Fig. 4. The AquaLab water sampler located in the nose of the Autosub vehicle. Individual water-sample bags are visible. Photograph by P. Dodd.

Before deployment, sample bags must be filled with a small volume of ‘prime’ fluid so that hydrostatic forces do not crush connecting parts. Ordinarily, this fluid is flushed out of each bag in situ before a sample is collected. However, this time-consuming procedure can be avoided if bags are filled with a prime fluid in which the properties of interest are known and later accounted for (Reference Dodd, Price, Heywood and PebodyDodd and others, 2006). This approach allows a 200 mL sample to be collected in 8–10 min during which Autosub would travel just under 1 km at a cruising speed of 1.6 m s−1. Samples of any size can be collected, but multiple syringe strokes are required to collect samples larger than 200 mL.

The water sampler is capable of operating in an autonomous mode, in which samples are collected at predetermined times, or it can be triggered by Autosub to collect samples at specific locations. It is also possible for Autosub to circle while a sample is collected and continue only when the sampler reports that sampling is complete. To date, the sampler has provided samples for oxygen-isotope ratio and barium concentration measurements (Reference Dodd, Price, Heywood and PebodyDodd and others, 2006).
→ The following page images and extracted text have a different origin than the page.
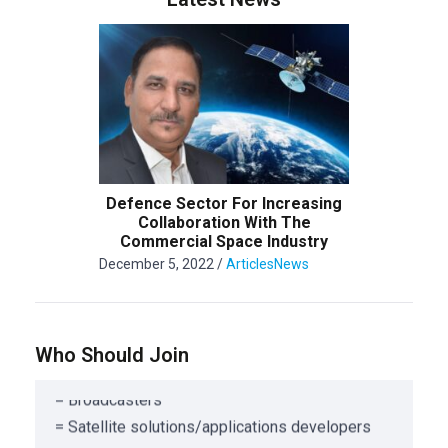
= Public and Private organization offering
Satellite or ancillary services
= Associations/Corporations involved in
Satellite Service
Defence Sector For Increasing
Collaboration With The
= Satellite Design, Manufacturing & Engineering
Commercial Space Industry
= Satellite Component Manufacturing
December 5, 2022
/
Articles
News
= Launch Service Providers
= Satellite Risk Management Companies
= Satellite Consulting Organizations
Who Should Join
= Telecom Carriers
= Broadcasters
= Satellite solutions/applications developers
AUV Observations of Ice, Ocean and Sea Floor: Some Examples

Ice shelves: the underside of an Antarctic ice shelf

Traditional methods for determining the topography of an ice-shelf base have used either downward-looking radar from above the upper surface of the ice shelf, generally from an aircraft platform, or the inversion of elevation data of the upper surface under the assumption that the ice column floats in hydrostatic equilibrium (Reference Bamber and BentleyBamber and Bentley, 1994; Reference Dowdeswell and BamberDowdeswell and Bamber, 2007). Both techniques have their advantages: inversion of (typically) satellite-derived surface elevations gives very good spatial coverage at horizontal scales somewhat longer than the ice is thick; downward-looking radar gives a detailed view at horizontal scales determined by the ice thickness and the wavelength of the radar waves in ice. Reliance on the results from these techniques has reinforced the notion that the base of ice shelves is generally rather smooth, and can be regarded as having a drag coefficient at the ice–water interface similar to that of the sea floor. Neither technique, however, is able to reveal basal topography at the scales important to the friction exerted on water flow beneath the ice shelf, a parameter important to the realistic modelling of flow beneath the ice shelf.
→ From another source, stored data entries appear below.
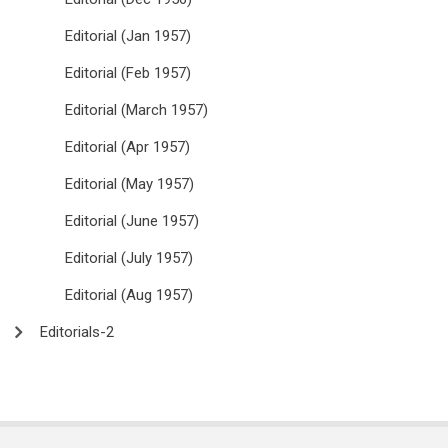
Editorial (Jan 1957)
Editorial (Feb 1957)
Editorial (March 1957)
Editorial (Apr 1957)
Editorial (May 1957)
Editorial (June 1957)
Editorial (July 1957)
Editorial (Aug 1957)
Editorials-2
Autosub’s mission 382, beneath Fimbul Ice Shelf, East Antarctica, yielded the first acoustic image of the base of an ice shelf (Fig. 5). The upward-looking multibeam echo sounder gave a 150 m wide image of the base of this ice shelf along 18 km of the mission track. For most of the swath, the vehicle was 90 m below the ice base. The draft of the ice shelf, as seen by the multibeam system, is shown in Figure 5a. The breadth of the swath is an indication of the specularity of the ice base, with a broader swath indicative of a rougher base. Much of the swath suggests an almost specular reflection, consistent with the generally held view that the base of an ice shelf is rather smooth (Reference Holland and FelthamHolland and Feltham, 2006). A substantial fraction, however, is very rough. Figure 5b shows a 3-D visualization of a rough portion of the swath, from 18.9 to 21.5 km along track, illustrating that the basal ice-shelf topography is quite chaotic at horizontal length scales of 10 m or less, with vertical scales similarly of the order of 10 m. In reality, the image in Figure 5 is a substantially smoothed visualization, as the extreme nature of the terrain caused excessive shadowing which has been filled-in in a smooth manner.
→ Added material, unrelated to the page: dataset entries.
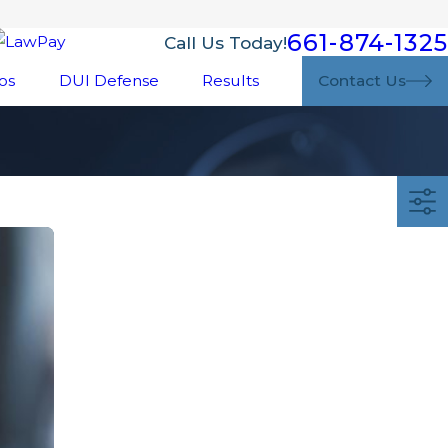
661-874-1325
Call Us Today!
os
DUI Defense
Results
Contact Us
Fig. 5. (a) Multibeam data from mission 382 beneath Fimbul Ice Shelf, East Antarctica, showing ice-shelf draft (m), the track starting beneath the ice shelf (0 km) and ending at the ice front (26 km). (b) 3-D rendering of swath-bathymetric data, showing a portion of the ice base below a flow trace at 20 km, including the smooth base either side of the feature (from Reference NichollsNicholls and others, 2006).

The rough portions of the swath data correspond on the ice-shelf surface to flow traces. These flow traces are linear features visible from aerial or satellite imagery (Reference Fahnestock, Scambos, Bindschadler and KvaranFahnestock and others, 2000) that are often initiated at glacial features, such as shear margins, or associated with regions of fast flow. Flow traces are ubiquitous on ice shelves and, if they are generally underlain by an ice base with such dramatic topography, it is clear that the frictional drag imposed on the ocean circulation beneath the ice shelf needs to be reassessed (Reference NichollsNicholls and others, 2006).

Sea ice: a three-dimensional view

In August 2004 the Autosub AUV, in operations off northeast Greenland, obtained the first successful multibeam sonar measurements under sea ice, giving a quantitative map of the 3-D nature of the under-ice surface (Reference Wadhams, Wilkinson and McPhailWadhams and others, 2006). The vehicle, operating from RRS James Clark Ross, obtained more than 450 track-km of under-ice multi-beam sonar data using the Kongsberg EM-2000 system. Figure 6 shows examples of imagery from first- and multiyear ice, including young ridges, old hummocks and undeformed melting ice. The imagery was obtained from mission 365 on 21–22 August 2004, which headed west across the shallow Belgica Bank at 79°30′ N under partially grounded multi-year ice, then penetrated further over the 500 m deep Norske Trough, occupied mainly by undeformed first-year fast ice. Each of the displayed images is a perspective view of the underside of the ice, obtained with the AUV at 40 m depth, with scenes shown as if illuminated by a sun of elevation 20°.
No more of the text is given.